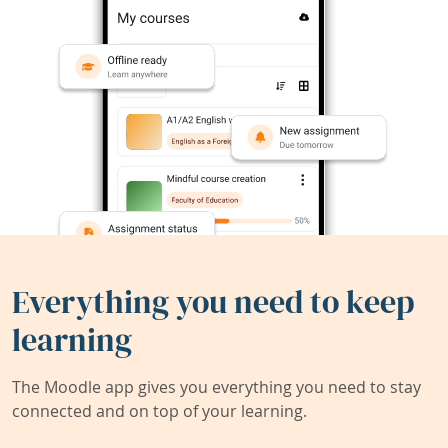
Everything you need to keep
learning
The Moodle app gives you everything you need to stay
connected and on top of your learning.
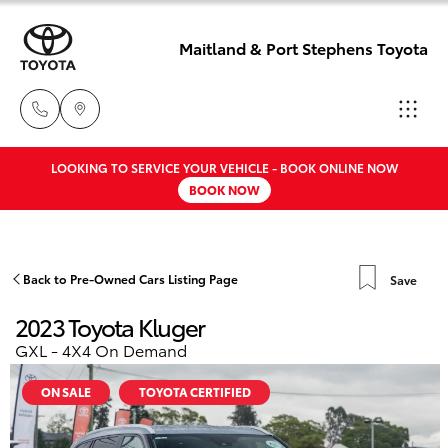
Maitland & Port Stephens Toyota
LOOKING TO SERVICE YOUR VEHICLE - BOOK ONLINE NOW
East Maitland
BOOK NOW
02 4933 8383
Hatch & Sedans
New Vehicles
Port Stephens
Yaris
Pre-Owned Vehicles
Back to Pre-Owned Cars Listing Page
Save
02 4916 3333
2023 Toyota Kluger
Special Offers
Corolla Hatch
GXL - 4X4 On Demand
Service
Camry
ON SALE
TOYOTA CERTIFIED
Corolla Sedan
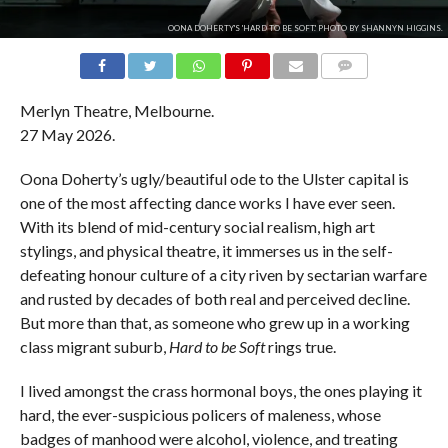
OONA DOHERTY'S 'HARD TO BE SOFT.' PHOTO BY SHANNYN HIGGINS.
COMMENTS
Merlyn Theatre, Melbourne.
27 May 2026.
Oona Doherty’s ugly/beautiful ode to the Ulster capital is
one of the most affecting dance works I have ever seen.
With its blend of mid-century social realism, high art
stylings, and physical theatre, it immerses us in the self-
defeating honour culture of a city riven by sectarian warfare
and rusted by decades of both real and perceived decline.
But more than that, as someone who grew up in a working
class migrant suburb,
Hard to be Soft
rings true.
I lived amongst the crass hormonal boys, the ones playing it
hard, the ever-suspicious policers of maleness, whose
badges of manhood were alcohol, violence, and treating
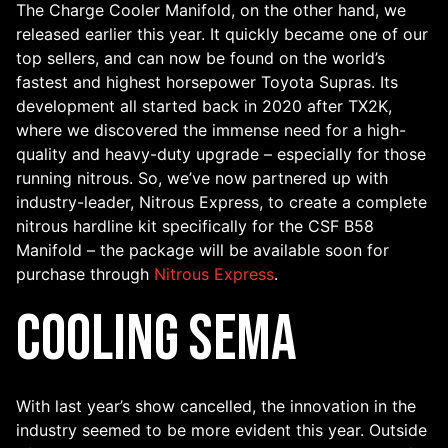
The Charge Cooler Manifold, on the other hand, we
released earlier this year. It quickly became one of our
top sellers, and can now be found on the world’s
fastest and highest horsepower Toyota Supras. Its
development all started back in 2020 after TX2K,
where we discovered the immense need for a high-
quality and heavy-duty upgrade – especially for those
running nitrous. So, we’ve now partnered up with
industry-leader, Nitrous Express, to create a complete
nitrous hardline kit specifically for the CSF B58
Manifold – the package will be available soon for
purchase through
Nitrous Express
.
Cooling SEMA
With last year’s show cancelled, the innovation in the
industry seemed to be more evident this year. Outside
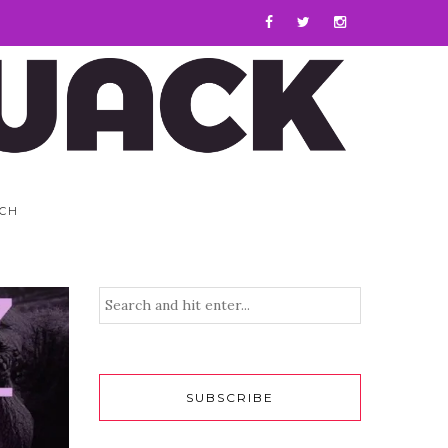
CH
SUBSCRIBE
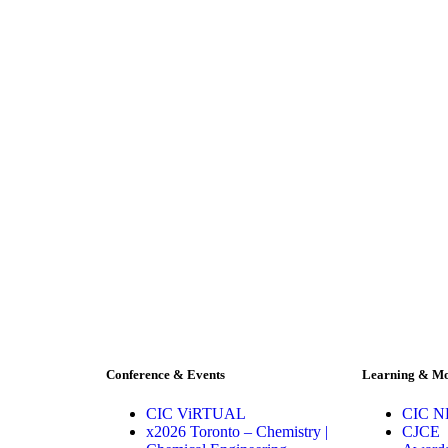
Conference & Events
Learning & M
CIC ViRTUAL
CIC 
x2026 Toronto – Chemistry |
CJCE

******

TASK DIRECTIONS
From the material above, output only the span of lines that starts at the one containing "Back to Pre-Owned Cars Listing Page" and finishes at the one containing "quality and heavy-duty", word for word and free of pictures.

RESULT
Back to Pre-Owned Cars Listing Page
Save
02 4916 3333
2023 Toyota Kluger
Special Offers
Corolla Hatch
GXL - 4X4 On Demand
Service
Camry
ON SALE
TOYOTA CERTIFIED
Corolla Sedan
OONA DOHERTY'S 'HARD TO BE SOFT.' PHOTO BY SHANNYN HIGGINS.
COMMENTS
Merlyn Theatre, Melbourne.
27 May 2026.
Oona Doherty’s ugly/beautiful ode to the Ulster capital is
one of the most affecting dance works I have ever seen.
With its blend of mid-century social realism, high art
stylings, and physical theatre, it immerses us in the self-
defeating honour culture of a city riven by sectarian warfare
and rusted by decades of both real and perceived decline.
But more than that, as someone who grew up in a working
class migrant suburb,
Hard to be Soft
rings true.
I lived amongst the crass hormonal boys, the ones playing it
hard, the ever-suspicious policers of maleness, whose
badges of manhood were alcohol, violence, and treating
The Charge Cooler Manifold, on the other hand, we
released earlier this year. It quickly became one of our
top sellers, and can now be found on the world’s
fastest and highest horsepower Toyota Supras. Its
development all started back in 2020 after TX2K,
where we discovered the immense need for a high-
quality and heavy-duty upgrade – especially for those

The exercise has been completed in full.